The bonfire rages, warming us in the round at closing ceremonies.  I see flames reflected back from chrome framed wheelchairs all around the circle.  Campers in sweatshirts, attendant caregiver-volunteers, arms around shoulders, woodsmoke and bug spray, hugs alongside... we sway back and forth.  Despite digging my heels deep into the sacred ground of Camp Ravenswood as early as Tuesday, Friday night, the saddest night of the holiest week in summer, is upon us again and we know the words by heart.

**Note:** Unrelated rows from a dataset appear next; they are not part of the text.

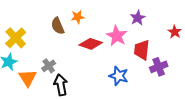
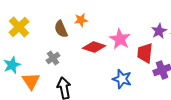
purple star: (138, 18) -> (159, 31), moved
yellow cross: (16, 38) -> (19, 27), moved
gray cross: (49, 66) -> (53, 58), moved

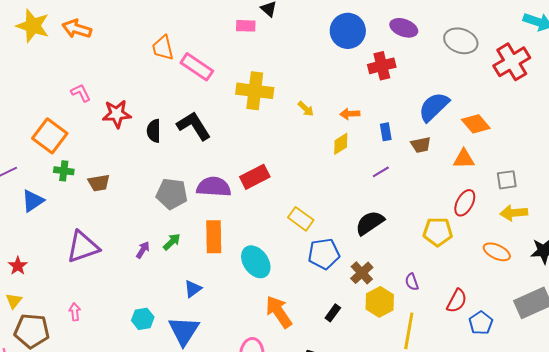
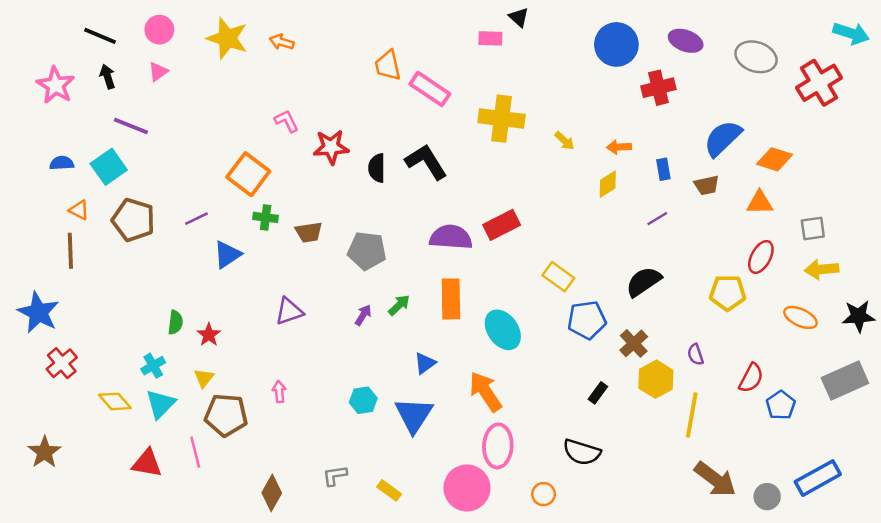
orange arrow: (77, 29) -> (282, 42), size x0.7
orange diamond: (476, 124) -> (775, 159), turned -32
gray pentagon: (172, 194) -> (367, 251), moved
purple triangle: (83, 247) -> (289, 311), size x0.7
orange arrow: (279, 312) -> (485, 392), moved

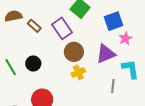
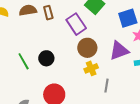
brown rectangle: (34, 26) -> (48, 13), moved, turned 32
gray line: (113, 86) -> (107, 86), moved

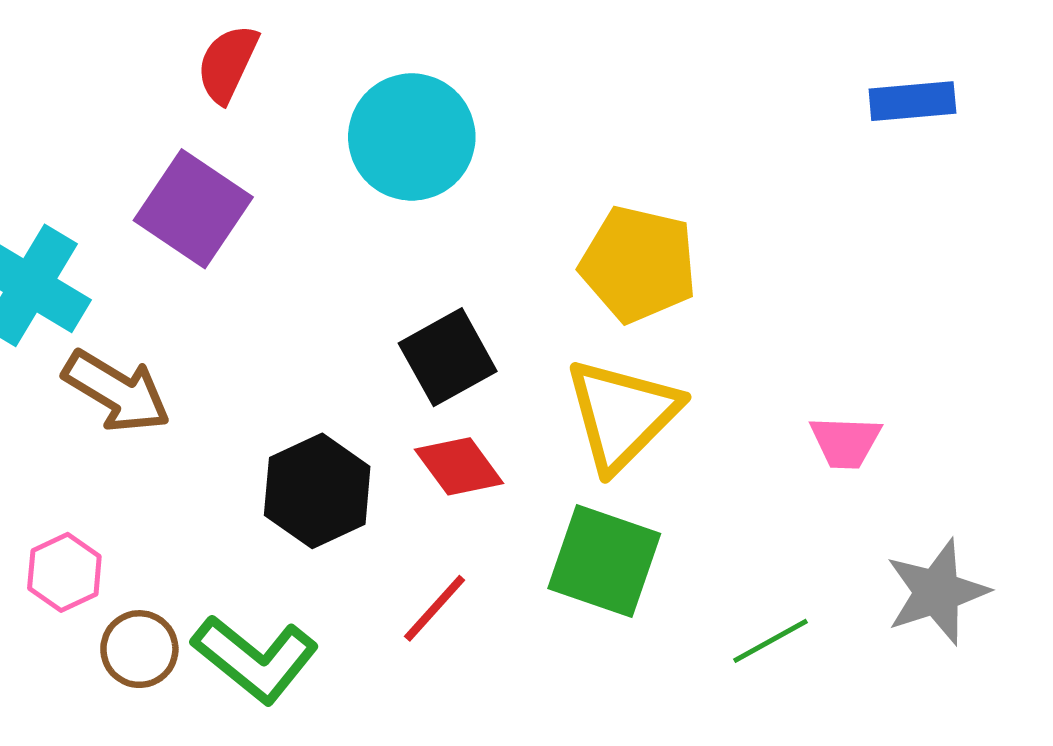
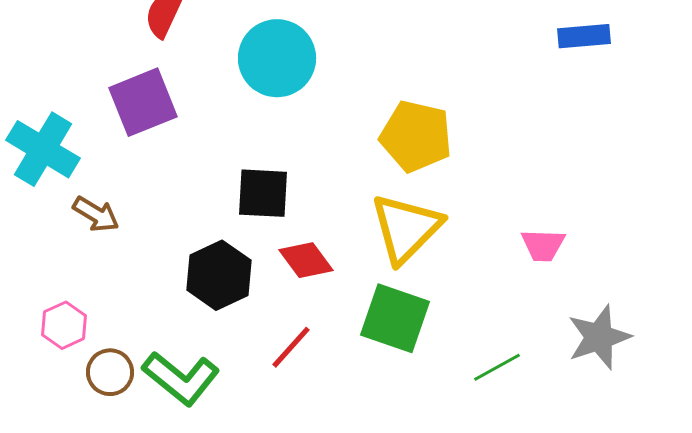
purple square: (193, 209) -> (143, 102), turned 34
black square: (448, 357) -> (263, 193), moved, turned 32
brown arrow: (117, 391) -> (96, 214), size x0.7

There is a communion of saints; camp director with her clipboard and whistle, the older arts and crafts girls I'd had crushes on all week, Jamie on my left, Steve on my right, and big Mike and Danny and the rest of the guys from our cabin.  Moose, the activities director-muse, able to play any song you can name, closes his eyes and cradles the guitar as we all sing the words...

I can't be contented with yesterday's glories, 
I can't live on promises winter to spring, 
today is my moment and now is my story
 I'll laugh and I'll cry and I'll sing.

Today while the blossoms still cling to the vine,
 I'll taste your strawberry, I'll drink your sweet wine, 
a million tomorrow's shall all pass away
ere I forget the joy that is mine today.

Today, I'm much too old for camp.  Jamie and Steve are out of reach, I'm not certain about big Mike or Danny or the rest of the guys in the cabin.  There's a prayer inside that wonders whether they received another letter from heaven.  Whether they've been invited back for good.  Could Camp be heaven without them?  I've got questions like these and so many others.  I wait for my letter, I'm making my list.